Sammlung der Entscheidungen des Schweizerischen Bundesgerichts
Collection des arrêts du Tribunal fédéral suisse
Raccolta delle decisioni del Tribunale federale svizzero

II. Öffentlich-rechtliche Abteilung 2A.234/2006
Zurück zum Index II. Öffentlich-rechtliche Abteilung 2006
Retour à l'indice II. Öffentlich-rechtliche Abteilung 2006


{T 0/2}
2A.234/2006 /bru

Urteil vom 23. Januar 2007
II. öffentlich-rechtliche Abteilung

Bundesrichter Merkli, Präsident,
Bundesrichter Müller, Bundesrichterin Yersin,
Gerichtsschreiber Matter.

A.X._______,
B.X._______,
Beschwerdeführer,
beide vertreten durch Rechtsanwalt Armin Sahli,

gegen

Kantonale Verwaltung für die direkte Bundessteuer des Kantons Freiburg,
Postfach, 1701 Freiburg.

Sicherstellungsverfügung,

Verwaltungsgerichtsbeschwerde gegen die Sicherstellungsverfügung der
Kantonalen Verwaltung für die direkte Bundessteuer des Kantons Freiburg vom
29. März 2006.

Sachverhalt:

A.
A. X._______ arbeitet für die Z._______ AG in Schmitten FR und ist Eigentümer
eines Einfamilienhauses in Tafers, das er mit seiner Frau und seinen zwei
Kindern bewohnte. In einem Bericht vom 19. Dezember 2005 kam die Kantonale
Verwaltung für die direkte Bundessteuer des Kantons Freiburg zum Schluss,
A.X._______ habe jahrelang für Verkäufe in die Länder der ehemaligen UdSSR
eine Provision von vier Prozent erhalten, die er gegenüber den Schweizer
Steuerbehörden nicht deklariert habe. Daraufhin wurde ein Nach- und
Strafsteuerverfahren eingeleitet.

Am 29. März 2006 erliess die Steuerverwaltung eine Sicherstellungsverfügung
in der Höhe von Fr. 712'926.40 gegenüber den Eheleuten X._______, nachdem
diese im Dezember 2005 nach Russland gereist und in der Folge nicht in die
Schweiz zurückgekehrt waren. Die Behörden gingen davon aus, die Ehegatten
hätten ihren Wohnsitz in der Schweiz aufgegeben; zudem sei die
Steuerforderung gefährdet. Gestützt auf die Verfügung wurden Vermögenswerte
der Pflichtigen verarrestiert.

B.
Am 27. April 2006 haben A.X._______ und B.X._______
Verwaltungsgerichtsbeschwerde beim Bundesgericht eingereicht mit dem Antrag,
die Sicherstellungsverfügung sowie die Arrestbefehle aufzuheben.

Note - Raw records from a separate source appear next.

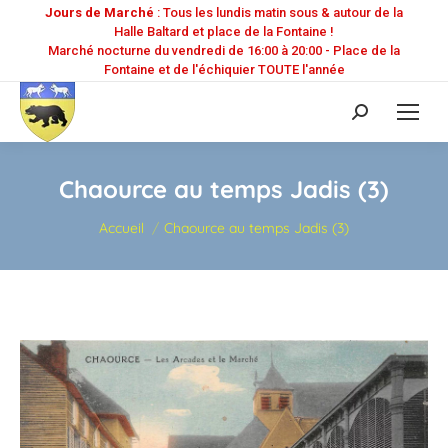
Jours de Marché
: Tous les lundis matin sous & autour de la
Halle Baltard et place de la Fontaine !
Marché nocturne du vendredi de 16:00 à 20:00 - Place de la
Fontaine et de l'échiquier TOUTE l'année
Recherche
:
Chaource au temps Jadis (3)
Vous êtes ici :
Accueil
Chaource au temps Jadis (3)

Die kantonale Steuerverwaltung schliesst auf Abweisung der Beschwerde. In
einem zweiten Schriftenwechsel haben die Parteien an ihrem jeweiligen
Rechtsstandpunkt festgehalten. Die Eidgenössische Steuerverwaltung beantragt
Abweisung der Beschwerde.

Das Bundesgericht zieht in Erwägung:

1.
1.1 Am 1. Januar 2007 ist das Bundesgesetz vom 17. Juni 2005 über das
Bundesgericht (BGG; SR 173.110) in Kraft getreten (AS 2006 1205, 1243). Da
die angefochtene Verfügung vorher ergangen ist, richtet sich das Verfahren
noch nach dem Bundesgesetz vom 16. Dezember 1943 über die Organisation der
Bundesrechtspflege (OG; Art. 132 Abs. 1 BGG).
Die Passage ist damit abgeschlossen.